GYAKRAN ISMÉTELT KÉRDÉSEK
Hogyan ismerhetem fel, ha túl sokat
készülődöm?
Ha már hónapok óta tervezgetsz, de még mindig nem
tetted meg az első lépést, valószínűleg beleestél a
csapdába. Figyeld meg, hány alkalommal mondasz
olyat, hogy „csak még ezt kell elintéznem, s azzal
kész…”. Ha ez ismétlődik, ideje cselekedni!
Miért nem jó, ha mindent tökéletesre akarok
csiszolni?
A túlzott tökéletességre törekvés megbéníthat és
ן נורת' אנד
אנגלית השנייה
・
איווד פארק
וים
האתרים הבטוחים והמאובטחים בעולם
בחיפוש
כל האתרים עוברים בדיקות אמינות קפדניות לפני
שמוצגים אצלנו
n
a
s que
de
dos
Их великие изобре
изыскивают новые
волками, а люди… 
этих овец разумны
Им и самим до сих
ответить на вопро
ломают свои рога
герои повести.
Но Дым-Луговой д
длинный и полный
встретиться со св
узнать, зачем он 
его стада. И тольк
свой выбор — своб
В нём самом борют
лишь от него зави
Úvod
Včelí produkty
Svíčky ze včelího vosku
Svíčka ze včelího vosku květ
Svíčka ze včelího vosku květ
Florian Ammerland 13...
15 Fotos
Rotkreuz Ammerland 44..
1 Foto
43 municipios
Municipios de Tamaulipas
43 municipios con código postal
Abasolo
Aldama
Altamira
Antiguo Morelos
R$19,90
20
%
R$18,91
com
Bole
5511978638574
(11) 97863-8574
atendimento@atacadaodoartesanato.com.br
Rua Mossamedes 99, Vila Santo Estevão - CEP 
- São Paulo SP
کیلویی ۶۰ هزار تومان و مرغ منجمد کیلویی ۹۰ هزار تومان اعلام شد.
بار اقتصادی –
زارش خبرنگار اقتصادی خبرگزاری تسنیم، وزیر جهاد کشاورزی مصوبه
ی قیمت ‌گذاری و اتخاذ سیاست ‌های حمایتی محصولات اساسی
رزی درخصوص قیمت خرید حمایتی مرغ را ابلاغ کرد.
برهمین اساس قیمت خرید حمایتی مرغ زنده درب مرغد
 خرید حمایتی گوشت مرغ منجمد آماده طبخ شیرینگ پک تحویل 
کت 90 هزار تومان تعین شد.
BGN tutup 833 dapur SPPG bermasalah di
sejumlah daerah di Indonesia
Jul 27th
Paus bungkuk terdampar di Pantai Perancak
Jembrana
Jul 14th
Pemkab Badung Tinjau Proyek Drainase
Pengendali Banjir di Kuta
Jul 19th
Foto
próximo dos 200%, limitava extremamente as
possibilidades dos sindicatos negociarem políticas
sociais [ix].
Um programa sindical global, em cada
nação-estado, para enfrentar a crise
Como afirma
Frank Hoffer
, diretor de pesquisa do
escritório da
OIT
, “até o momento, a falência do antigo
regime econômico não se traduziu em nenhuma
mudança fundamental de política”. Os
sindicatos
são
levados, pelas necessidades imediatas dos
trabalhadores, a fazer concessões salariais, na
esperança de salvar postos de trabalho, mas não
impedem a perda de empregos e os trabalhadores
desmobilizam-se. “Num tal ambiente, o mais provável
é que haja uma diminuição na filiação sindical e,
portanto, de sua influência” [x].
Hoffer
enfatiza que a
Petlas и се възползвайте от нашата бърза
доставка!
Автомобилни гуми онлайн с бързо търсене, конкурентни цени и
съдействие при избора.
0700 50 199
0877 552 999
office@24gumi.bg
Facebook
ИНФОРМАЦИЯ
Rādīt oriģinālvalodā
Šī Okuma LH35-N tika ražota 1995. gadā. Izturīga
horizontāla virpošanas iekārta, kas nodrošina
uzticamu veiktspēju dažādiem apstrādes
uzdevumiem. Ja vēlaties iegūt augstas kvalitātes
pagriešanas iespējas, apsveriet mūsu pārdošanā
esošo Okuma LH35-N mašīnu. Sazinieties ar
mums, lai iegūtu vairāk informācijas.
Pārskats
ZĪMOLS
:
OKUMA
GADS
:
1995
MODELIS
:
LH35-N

+---+

> [Exercise requirements]
Lines from the entries that contain the word "حمایتی" are what the answer must hold.

> [Written answer]
ی قیمت ‌گذاری و اتخاذ سیاست ‌های حمایتی محصولات اساسی
رزی درخصوص قیمت خرید حمایتی مرغ را ابلاغ کرد.
برهمین اساس قیمت خرید حمایتی مرغ زنده درب مرغد
 خرید حمایتی گوشت مرغ منجمد آماده طبخ شیرینگ پک تحویل 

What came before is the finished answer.